Update: I just got my second Pi, and what is going on is actually a bit more complicated. With GPIO numbers according to elinux, a factory-fresh Pi gives this behavior:

Now, this looks a bit better, especially as it is consistent on both my devices, but the behaviour on GPIO 28/29 is very puzzeling, and GPIOs 4,7,8 come with pull-ups on. My advice is to still use external resistors if you need a specific power-up configuration, also because I have no idea whether these observations are generally true.

Even if you have sane pull-up or pull-down settings, you may have some that your connected hardware cannot tolerate, e.g. from doing other experiments. In that case, it is best if the hardware enforces the initial states via external resistors.

WARNING: The state of the pull-up and pull-down resistors is persistent over a power-cycle and can very likely only changed a limited number of times before things break permanently. See below.

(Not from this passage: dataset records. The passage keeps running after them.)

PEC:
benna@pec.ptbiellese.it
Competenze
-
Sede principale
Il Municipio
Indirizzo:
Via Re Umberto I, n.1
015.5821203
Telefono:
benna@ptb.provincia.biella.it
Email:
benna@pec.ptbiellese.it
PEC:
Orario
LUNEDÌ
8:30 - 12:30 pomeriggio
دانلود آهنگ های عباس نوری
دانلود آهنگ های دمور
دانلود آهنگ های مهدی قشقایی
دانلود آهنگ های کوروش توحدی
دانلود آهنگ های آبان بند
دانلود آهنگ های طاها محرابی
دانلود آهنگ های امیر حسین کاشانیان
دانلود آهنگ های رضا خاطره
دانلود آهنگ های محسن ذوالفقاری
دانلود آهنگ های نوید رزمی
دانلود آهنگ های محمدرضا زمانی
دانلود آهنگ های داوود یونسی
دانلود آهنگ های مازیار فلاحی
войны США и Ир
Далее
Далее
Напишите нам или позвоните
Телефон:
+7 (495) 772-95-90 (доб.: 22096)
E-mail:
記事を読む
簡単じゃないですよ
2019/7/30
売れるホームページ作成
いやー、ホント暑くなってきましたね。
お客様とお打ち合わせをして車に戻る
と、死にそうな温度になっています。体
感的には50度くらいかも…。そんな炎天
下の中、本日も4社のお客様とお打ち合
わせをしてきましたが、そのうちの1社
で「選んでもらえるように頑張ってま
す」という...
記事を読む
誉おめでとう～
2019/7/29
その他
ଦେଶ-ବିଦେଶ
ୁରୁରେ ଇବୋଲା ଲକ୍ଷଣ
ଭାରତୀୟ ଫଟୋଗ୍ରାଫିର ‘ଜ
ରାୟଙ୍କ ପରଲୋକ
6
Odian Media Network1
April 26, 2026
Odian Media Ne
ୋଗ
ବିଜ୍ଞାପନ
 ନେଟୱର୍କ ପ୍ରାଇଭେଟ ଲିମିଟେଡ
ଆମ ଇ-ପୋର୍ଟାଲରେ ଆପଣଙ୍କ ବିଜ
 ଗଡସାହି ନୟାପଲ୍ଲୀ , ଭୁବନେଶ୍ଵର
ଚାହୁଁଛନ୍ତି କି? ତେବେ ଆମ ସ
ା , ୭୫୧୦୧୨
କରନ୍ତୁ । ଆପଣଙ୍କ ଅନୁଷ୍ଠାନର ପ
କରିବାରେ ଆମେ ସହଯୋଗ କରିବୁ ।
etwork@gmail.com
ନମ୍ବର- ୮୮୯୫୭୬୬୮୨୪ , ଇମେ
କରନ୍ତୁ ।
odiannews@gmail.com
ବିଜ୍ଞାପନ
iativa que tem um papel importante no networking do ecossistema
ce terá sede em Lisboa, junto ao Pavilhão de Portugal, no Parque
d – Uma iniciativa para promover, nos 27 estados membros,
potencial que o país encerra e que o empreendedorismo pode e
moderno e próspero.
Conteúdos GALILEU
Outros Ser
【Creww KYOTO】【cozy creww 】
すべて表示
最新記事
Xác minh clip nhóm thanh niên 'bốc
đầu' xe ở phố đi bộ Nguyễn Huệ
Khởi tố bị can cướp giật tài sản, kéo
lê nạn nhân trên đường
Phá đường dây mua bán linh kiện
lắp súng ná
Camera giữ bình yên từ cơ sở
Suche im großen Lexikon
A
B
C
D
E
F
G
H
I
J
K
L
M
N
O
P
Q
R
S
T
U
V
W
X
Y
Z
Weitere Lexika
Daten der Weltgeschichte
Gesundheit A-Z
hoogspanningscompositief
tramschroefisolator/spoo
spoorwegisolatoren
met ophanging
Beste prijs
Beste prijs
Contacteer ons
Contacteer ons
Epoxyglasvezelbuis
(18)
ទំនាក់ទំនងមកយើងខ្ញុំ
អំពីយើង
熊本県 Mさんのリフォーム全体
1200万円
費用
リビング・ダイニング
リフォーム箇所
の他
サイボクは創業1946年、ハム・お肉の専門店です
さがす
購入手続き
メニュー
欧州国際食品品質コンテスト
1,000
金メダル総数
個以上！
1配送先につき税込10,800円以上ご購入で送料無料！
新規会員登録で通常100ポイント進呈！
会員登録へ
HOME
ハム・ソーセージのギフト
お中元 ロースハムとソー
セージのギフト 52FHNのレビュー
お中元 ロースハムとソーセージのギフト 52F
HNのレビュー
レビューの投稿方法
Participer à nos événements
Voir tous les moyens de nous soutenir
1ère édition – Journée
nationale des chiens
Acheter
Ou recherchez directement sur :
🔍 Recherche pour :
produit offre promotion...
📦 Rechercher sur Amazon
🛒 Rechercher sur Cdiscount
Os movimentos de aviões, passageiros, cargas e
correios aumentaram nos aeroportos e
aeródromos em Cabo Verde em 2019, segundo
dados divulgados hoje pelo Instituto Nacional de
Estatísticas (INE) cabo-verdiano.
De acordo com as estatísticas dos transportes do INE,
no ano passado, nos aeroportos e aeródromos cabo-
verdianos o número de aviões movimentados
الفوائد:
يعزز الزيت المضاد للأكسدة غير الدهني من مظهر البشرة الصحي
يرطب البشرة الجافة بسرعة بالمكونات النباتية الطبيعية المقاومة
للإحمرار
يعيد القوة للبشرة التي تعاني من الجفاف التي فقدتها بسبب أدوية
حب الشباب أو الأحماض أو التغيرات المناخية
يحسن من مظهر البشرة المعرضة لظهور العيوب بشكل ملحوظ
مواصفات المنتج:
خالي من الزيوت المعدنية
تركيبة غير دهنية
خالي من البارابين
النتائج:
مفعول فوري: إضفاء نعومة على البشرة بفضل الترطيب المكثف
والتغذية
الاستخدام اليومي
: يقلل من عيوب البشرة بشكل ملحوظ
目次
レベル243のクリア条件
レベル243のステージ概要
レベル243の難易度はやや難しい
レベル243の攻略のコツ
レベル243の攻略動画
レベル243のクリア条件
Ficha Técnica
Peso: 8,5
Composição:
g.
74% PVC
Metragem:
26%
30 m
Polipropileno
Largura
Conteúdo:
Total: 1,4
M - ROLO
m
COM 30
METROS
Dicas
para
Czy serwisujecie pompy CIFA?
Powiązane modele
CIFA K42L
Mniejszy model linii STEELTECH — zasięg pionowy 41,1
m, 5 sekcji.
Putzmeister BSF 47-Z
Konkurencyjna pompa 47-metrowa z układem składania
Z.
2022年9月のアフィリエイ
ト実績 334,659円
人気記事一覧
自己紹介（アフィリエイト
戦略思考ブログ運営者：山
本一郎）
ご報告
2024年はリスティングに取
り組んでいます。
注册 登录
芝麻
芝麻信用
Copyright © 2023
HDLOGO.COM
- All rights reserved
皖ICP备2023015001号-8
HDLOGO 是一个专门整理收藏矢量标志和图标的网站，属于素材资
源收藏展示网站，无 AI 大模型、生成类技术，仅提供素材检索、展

As the driving strengt of the pull-up and pull-down resistors is very limited, an external resistor of 1kOhm to GND (preferred, as a clear L signal is stable even when the psupply voltages still stabilize) or +3V3 (may be problematic as it is hard to detect reliably while 3V3 or 5V are not yet stable) can generate a clean, externally imposed initial signal. The GPIO can then be switched to output under software control and its level changed to override the resistor to signal to external logic that it can now go active.

To output data as shown below, you should set the driving strength to at least 4mA. Otherwise the signal levels may be inadequate. According to the limited datasheet, the default drive strength is 8mA, (and I found on my Pi 8mA for pins 0-27 and 16mA for pins 28-45) so no need to change anything.

And remember that the total I/O current for the GPIOs is something like 50mA, so don't use this form of external pull-up/pull-down on all pins, it may damage your hardware. Using it on one or two pins is perfectly safe though.

Also remember that GPIO 2 and 3 are different. They already have pull-up resistors for I2C, do not use the scheme below on them.

Here is what the start-up behaviour looks with 1k Ohm pull-down resistors. Red is the GPIO voltage and yellow is the 3V3 voltage from the Pi.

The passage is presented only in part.